Conforme avança a Agência Cabo-verdiana de Notícias (INFORPRESS), a aprovação desse novo recurso ao crédito à banca pela Câmara Municipal da Praia, gerou acesa discussão entre a bancada do PAICV, que sustenta a autarquia e votou a favor, e da oposição, o MpD, que votou contra.
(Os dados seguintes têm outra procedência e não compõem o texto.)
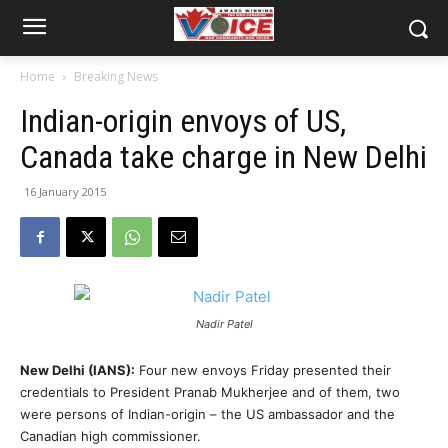
Home
Breaking News
Indian-origin envoys of US,
Canada take charge in New Delhi
16 January 2015
Nadir Patel
New Delhi (IANS):
Four new envoys Friday presented their
credentials to President Pranab Mukherjee and of them, two
were persons of Indian-origin – the US ambassador and the
Canadian high commissioner.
Em causa estiveram divergências sobre a legalidade, a finalidade e a sustentabilidade financeira do município a escassos meses das eleições.
O PAICV afirmou confiar na avaliação técnica dos bancos e do Banco de Cabo Verde (BCV-banco central) para validar a operação, enquanto o MpD insistiu de que a falta de dados concretos e o desrespeito pelos procedimentos da Lei das Finanças Locais tornam esta decisão um “atentado ao poder financeiro”.
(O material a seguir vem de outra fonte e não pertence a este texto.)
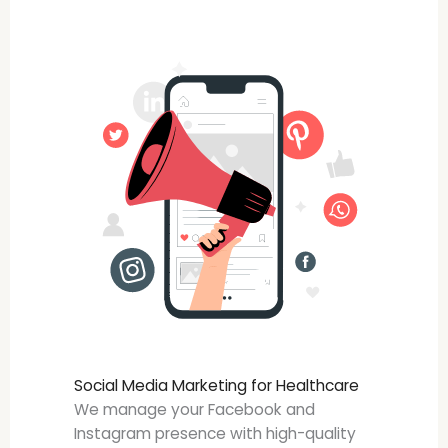
Social Media Marketing for Healthcare
We manage your Facebook and
Instagram presence with high-quality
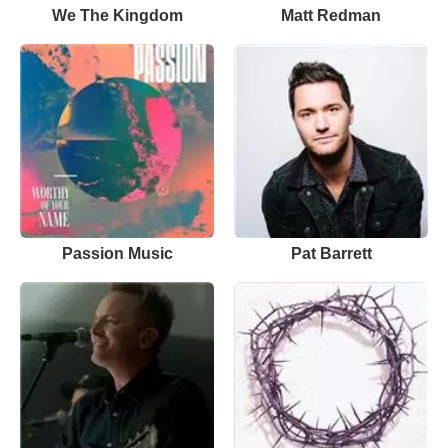
We The Kingdom
Matt Redman
Passion Music
Pat Barrett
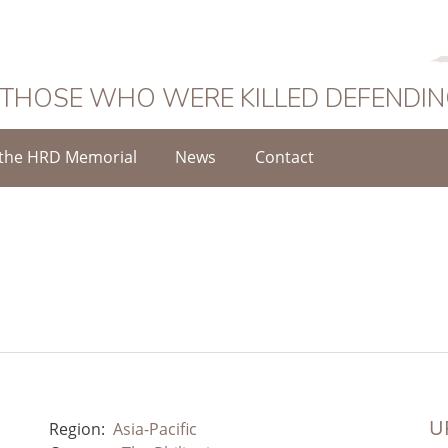
 THOSE WHO WERE KILLED DEFENDI
the HRD Memorial
News
Contact
UR
Region:
Asia-Pacific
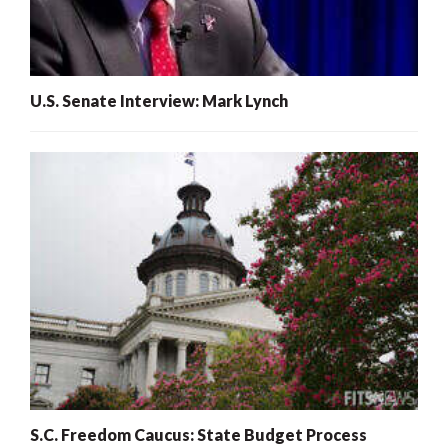
U.S. Senate Interview: Mark Lynch
S.C. Freedom Caucus: State Budget Process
Capacidade de endividamento
Para o líder da bancada do PAICV, Aquiles Barbosa o voto favorável fundamenta-se na normalidade institucional, justificando que o recurso a empréstimos é uma “ferramenta utilizada globalmente” para resolver problemas de tesouraria, saneamento financeiro e investimentos de longo prazo.
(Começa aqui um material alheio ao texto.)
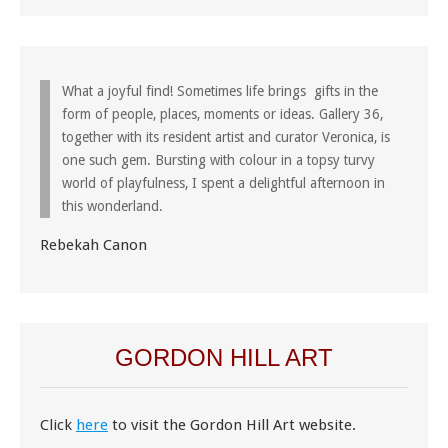
What a joyful find! Sometimes life brings gifts in the
form of people, places, moments or ideas. Gallery 36,
together with its resident artist and curator Veronica, is
one such gem. Bursting with colour in a topsy turvy
world of playfulness, I spent a delightful afternoon in
this wonderland.
Rebekah Canon
GORDON HILL ART
Click
here
to visit the Gordon Hill Art website.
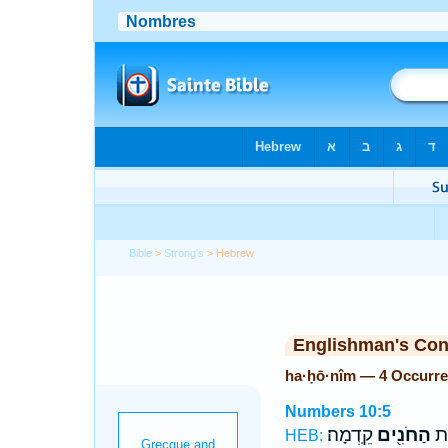
Bible
>
Strong's
> Hebrew
Englishman's Co
ha·ḥō·nîm — 4 Occurr
Numbers 10:5
קֵֽדְמָה׃
הַחֹנִ֖ים
וְנ
HEB:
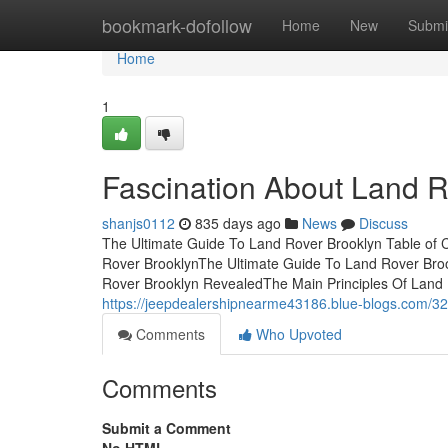
Home
bookmark-dofollow
Home
New
Submi
Home
1
Fascination About Land R
shanjs0112
835 days ago
News
Discuss
The Ultimate Guide To Land Rover Brooklyn Table of
Rover BrooklynThe Ultimate Guide To Land Rover Bro
Rover Brooklyn RevealedThe Main Principles Of Land 
https://jeepdealershipnearme43186.blue-blogs.com/32
Comments
Who Upvoted
Comments
Submit a Comment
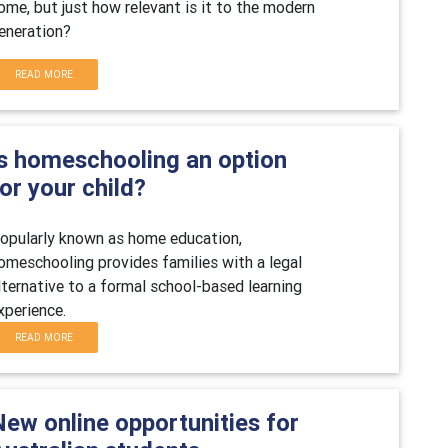
ome, but just how relevant is it to the modern
eneration?
READ MORE
Is homeschooling an option
or your child?
opularly known as home education,
omeschooling provides families with a legal
lternative to a formal school-based learning
xperience.
READ MORE
New online opportunities for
“O orçamento aprovado no início do ano já previa este recurso”, argumentou o PAICV, sublinhando que a autarquia tem demonstrado capacidade de endividamento.
“Os bancos não concedem empréstimos se não houver capacidade de reembolso e se as contas do ano anterior não forem favoráveis, conforme exige a Lei de Finanças Locais”, disse, acrescentando que a Câmara Municipal da Praia, sob a liderança do PAICV, só efectuou três empréstimos até a data.
Violação do regime de financiamento municipal
Já o deputado do MpD, Esmael Teixeira, que classificou a gestão de Francisco Carvalho como uma “estiagem” que degradou a capital, justificou o voto “contra” com uma denuncia que considera ser uma violação do regime de financiamento municipal.
Para a oposição, que lembrou que esta é a quinta vez que a gestão do PAICV recorre à banca, a deliberação padece de “falhas técnicas graves”, apontando que o orçamento de 2024 prevê um tecto de endividamento de 423 mil contos, valor inferior aos 500 mil contos solicitados.
Para Esmael Teixeira, o pedido de crédito para “saneamento financeiro” em vez de “investimento” contradiz as normas orçamentais e coloca em risco a sustentabilidade futura do município, servindo apenas “propósitos eleitoralistas”.